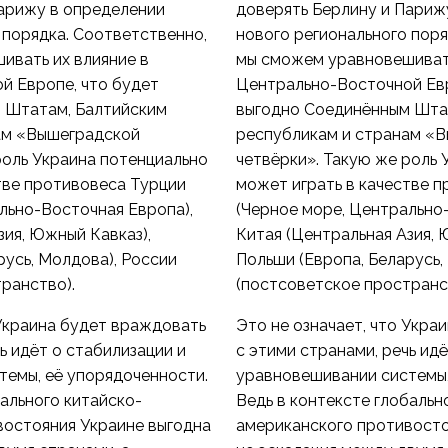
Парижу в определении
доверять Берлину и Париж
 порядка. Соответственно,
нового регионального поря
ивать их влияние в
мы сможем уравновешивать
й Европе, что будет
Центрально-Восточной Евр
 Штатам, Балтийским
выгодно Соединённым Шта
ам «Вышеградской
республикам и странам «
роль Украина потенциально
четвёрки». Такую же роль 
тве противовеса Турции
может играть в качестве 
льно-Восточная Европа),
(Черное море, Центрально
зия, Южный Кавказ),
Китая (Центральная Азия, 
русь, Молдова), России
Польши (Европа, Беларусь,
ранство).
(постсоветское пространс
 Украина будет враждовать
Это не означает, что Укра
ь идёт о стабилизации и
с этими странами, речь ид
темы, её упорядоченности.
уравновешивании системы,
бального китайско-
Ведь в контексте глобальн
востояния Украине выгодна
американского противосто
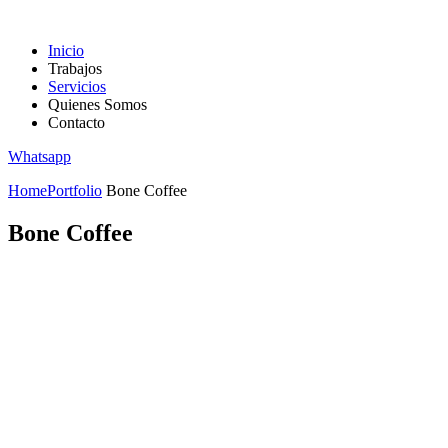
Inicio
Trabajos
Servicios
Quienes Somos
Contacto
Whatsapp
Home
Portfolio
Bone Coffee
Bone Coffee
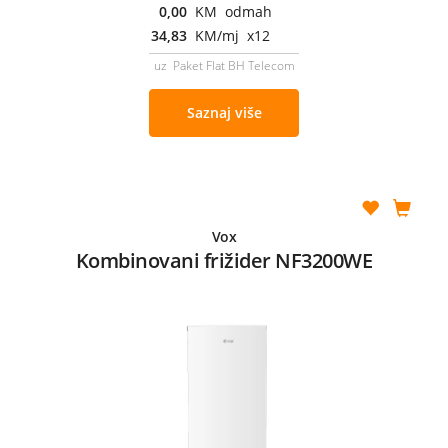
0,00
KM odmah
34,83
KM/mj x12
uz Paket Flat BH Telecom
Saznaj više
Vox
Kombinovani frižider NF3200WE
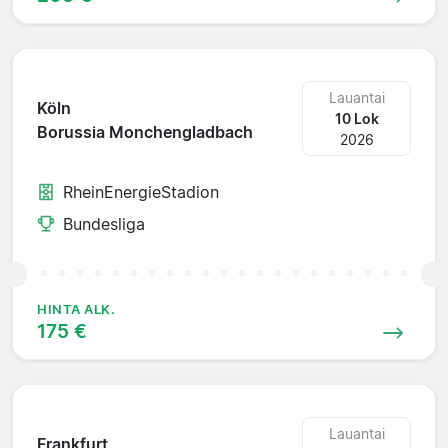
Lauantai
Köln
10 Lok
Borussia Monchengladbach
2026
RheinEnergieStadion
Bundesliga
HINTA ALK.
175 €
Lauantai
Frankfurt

####################

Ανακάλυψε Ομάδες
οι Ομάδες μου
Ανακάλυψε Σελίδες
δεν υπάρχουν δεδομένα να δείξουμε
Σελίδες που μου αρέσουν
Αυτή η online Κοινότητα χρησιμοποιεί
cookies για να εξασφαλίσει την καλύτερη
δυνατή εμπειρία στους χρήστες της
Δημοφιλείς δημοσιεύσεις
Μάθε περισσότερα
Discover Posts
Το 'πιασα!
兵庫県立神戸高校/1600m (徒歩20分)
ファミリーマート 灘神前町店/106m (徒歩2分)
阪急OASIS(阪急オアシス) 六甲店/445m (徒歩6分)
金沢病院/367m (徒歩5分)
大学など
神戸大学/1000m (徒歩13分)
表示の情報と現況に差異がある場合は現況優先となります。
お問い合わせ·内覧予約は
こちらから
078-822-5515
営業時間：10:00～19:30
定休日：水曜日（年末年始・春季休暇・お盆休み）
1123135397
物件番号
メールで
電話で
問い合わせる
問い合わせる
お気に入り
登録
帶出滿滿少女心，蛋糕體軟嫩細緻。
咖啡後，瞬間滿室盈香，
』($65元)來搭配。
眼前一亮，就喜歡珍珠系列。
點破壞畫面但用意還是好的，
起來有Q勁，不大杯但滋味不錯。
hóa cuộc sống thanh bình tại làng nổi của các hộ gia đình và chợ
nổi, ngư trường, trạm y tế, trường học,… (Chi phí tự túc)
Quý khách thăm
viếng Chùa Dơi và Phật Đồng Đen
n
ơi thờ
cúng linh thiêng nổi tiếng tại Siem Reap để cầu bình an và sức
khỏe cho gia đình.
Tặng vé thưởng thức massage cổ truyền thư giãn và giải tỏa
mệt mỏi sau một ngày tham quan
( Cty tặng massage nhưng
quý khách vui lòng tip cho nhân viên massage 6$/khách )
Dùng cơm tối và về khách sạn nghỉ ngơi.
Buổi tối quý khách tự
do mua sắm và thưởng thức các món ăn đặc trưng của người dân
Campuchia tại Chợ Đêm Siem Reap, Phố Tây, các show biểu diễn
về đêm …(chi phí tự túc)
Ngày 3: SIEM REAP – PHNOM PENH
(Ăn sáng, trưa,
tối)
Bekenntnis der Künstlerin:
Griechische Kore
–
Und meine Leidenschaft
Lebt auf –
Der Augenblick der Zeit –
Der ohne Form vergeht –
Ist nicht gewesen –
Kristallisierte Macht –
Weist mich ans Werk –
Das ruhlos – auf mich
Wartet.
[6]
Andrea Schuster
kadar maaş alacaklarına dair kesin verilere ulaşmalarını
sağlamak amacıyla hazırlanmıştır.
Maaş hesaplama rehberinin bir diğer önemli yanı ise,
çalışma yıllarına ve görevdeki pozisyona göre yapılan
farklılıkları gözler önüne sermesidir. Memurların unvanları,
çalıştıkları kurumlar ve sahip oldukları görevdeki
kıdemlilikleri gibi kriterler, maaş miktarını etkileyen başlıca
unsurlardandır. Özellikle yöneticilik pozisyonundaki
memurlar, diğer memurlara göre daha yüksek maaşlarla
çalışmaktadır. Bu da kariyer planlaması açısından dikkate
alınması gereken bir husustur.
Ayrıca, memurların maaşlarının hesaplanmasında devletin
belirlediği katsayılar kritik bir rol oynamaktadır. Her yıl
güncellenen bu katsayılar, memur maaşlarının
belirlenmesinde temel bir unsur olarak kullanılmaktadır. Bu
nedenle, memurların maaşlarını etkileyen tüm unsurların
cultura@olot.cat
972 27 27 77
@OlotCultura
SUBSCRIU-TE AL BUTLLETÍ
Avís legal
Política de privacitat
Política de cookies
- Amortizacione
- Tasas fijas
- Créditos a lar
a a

####################

#### [About this exercise]
Look through the material above and print exactly the lines from the one containing "Buổi tối quý khách tự" to the one containing "çalıştıkları kurumlar ve", both included, and nothing more.

#### [Solution to this problem]
Buổi tối quý khách tự
do mua sắm và thưởng thức các món ăn đặc trưng của người dân
Campuchia tại Chợ Đêm Siem Reap, Phố Tây, các show biểu diễn
về đêm …(chi phí tự túc)
Ngày 3: SIEM REAP – PHNOM PENH
(Ăn sáng, trưa,
tối)
Bekenntnis der Künstlerin:
Griechische Kore
–
Und meine Leidenschaft
Lebt auf –
Der Augenblick der Zeit –
Der ohne Form vergeht –
Ist nicht gewesen –
Kristallisierte Macht –
Weist mich ans Werk –
Das ruhlos – auf mich
Wartet.
[6]
Andrea Schuster
kadar maaş alacaklarına dair kesin verilere ulaşmalarını
sağlamak amacıyla hazırlanmıştır.
Maaş hesaplama rehberinin bir diğer önemli yanı ise,
çalışma yıllarına ve görevdeki pozisyona göre yapılan
farklılıkları gözler önüne sermesidir. Memurların unvanları,
çalıştıkları kurumlar ve sahip oldukları görevdeki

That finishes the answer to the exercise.